Como economista, mi padre ya era consciente de los problemas estructurales de la Unión Soviética. Pero vivir en Europa occidental llevó a él y a mi madre a cuestionar el sistema más profundamente, y se entusiasmaron cuando Mijaíl Gorbachov lanzó la perestroika en 1985. Al parecer, lo mismo ocurrió a la mayoría de los residentes soviéticos. No hacía falta vivir en Europa occidental para darse cuenta de que las tiendas de la Unión Soviética ofrecían una reducida gama de productos de baja calidad, como zapatos que resultaban dolorosos de llevar. Los residentes soviéticos sabían que el gobierno mentía cuando afirmaba liderar la «humanidad progresista».

La burocracia rusa desalienta el pensamiento independiente.

Muchos ciudadanos soviéticos creían que Occidente ayudaría a su país en la transición a una economía de mercado. Pero tales esperanzas resultaron ingenuas. Occidente no proporcionó a Rusia la cantidad de ayuda que muchos de sus residentes, y algunos destacados economistas estadounidenses, creían necesaria para hacer frente a los tremendos retos económicos del país. En lugar de ello, Occidente alentó al Kremlin, que suprimió rápidamente los controles de precios y privatizó con celeridad los recursos estatales. Un pequeño grupo de personas se enriqueció enormemente con este proceso al hacerse con activos públicos. Pero para la mayoría de los rusos, la llamada terapia de choque condujo al empobrecimiento. La hiperinflación hizo estragos y la esperanza media de vida descendió. El país vivió un periodo de democratización, pero gran parte de la población equiparó las nuevas libertades con la miseria. Como consecuencia, el estatus de Occidente en Rusia se resintió gravemente.

La campaña de la OTAN contra Serbia en 1999 supuso otro duro golpe. Para Rusia, los bombardeos no parecían tanto una operación para proteger a la minoría albanesa del país como una agresión de una gran potencia contra una pequeña víctima. Recuerdo perfectamente haber pasado por delante de la embajada de Estados Unidos en Moscú al día siguiente de que una turba la atacara y haberme fijado en las marcas de pintura que habían salpicado sus paredes.

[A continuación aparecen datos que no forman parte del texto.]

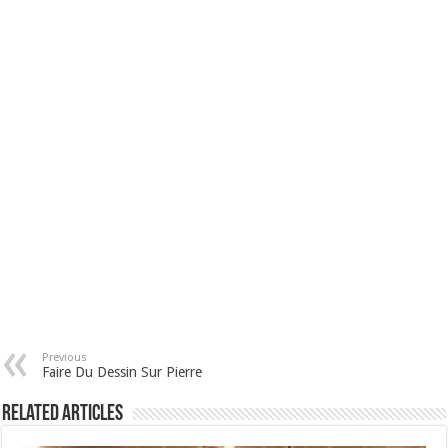
Previous
Faire Du Dessin Sur Pierre
Related Articles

Como hijo de padres de clase media, mi padre dejó la función pública en 1991 y montó una pequeña empresa de éxito, viví esta década de turbulencias casi de segunda mano. Mi adolescencia fue estable y mi futuro parecía bastante predecible. Estudié en la misma universidad en la que enseñaba mi madre y me propuse trabajar en asuntos internacionales como mi padre. Me beneficié de estudiar en una época en la que el discurso ruso era abierto. Nuestros profesores nos animaban a leer diversas fuentes, incluidas algunas que antes estaban prohibidas. Celebrábamos debates en clase. En el verano de 2000, entré entusiasmada en el Ministerio de Asuntos Exteriores para hacer unas prácticas, dispuesta a embarcarme en una carrera que esperaba me enseñara el mundo.

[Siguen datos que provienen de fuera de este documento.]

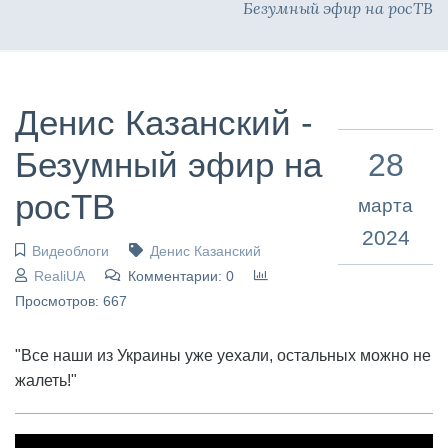
Безумный эфир на росТВ
Денис Казанский -
Безумный эфир на
28
росТВ
марта
2024
Видеоблоги
Денис Казанский
RealiUA
Комментарии: 0
Просмотров: 667
"Все наши из Украины уже уехали, остальных можно не
жалеть!"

Mi experiencia resultó descorazonadora. En lugar de trabajar con élites cualificadas vestidas con trajes elegantes, el estereotipo de los diplomáticos de las películas soviéticas, me encontré con un grupo de jefes cansados y de mediana edad que realizaban ociosamente tareas poco glamurosas, como redactar temas de conversación para funcionarios de alto nivel. La mayor parte del tiempo no parecían estar trabajando. Se sentaban a fumar, leer el periódico y hablar de sus planes para el fin de semana. Mis prácticas consistían sobre todo en conseguirles los periódicos y comprarles bocadillos.

De todos modos, decidí unirme al ministerio. Tenía ganas de ganar mi propio dinero y aún esperaba conocer otros lugares viajando lejos de Moscú. Cuando en 2002 me contrataron como agregada adjunta en la embajada rusa en Camboya, me alegré. Tendría la oportunidad de aprovechar mis conocimientos de jemer y mis estudios sobre el Sudeste Asiático.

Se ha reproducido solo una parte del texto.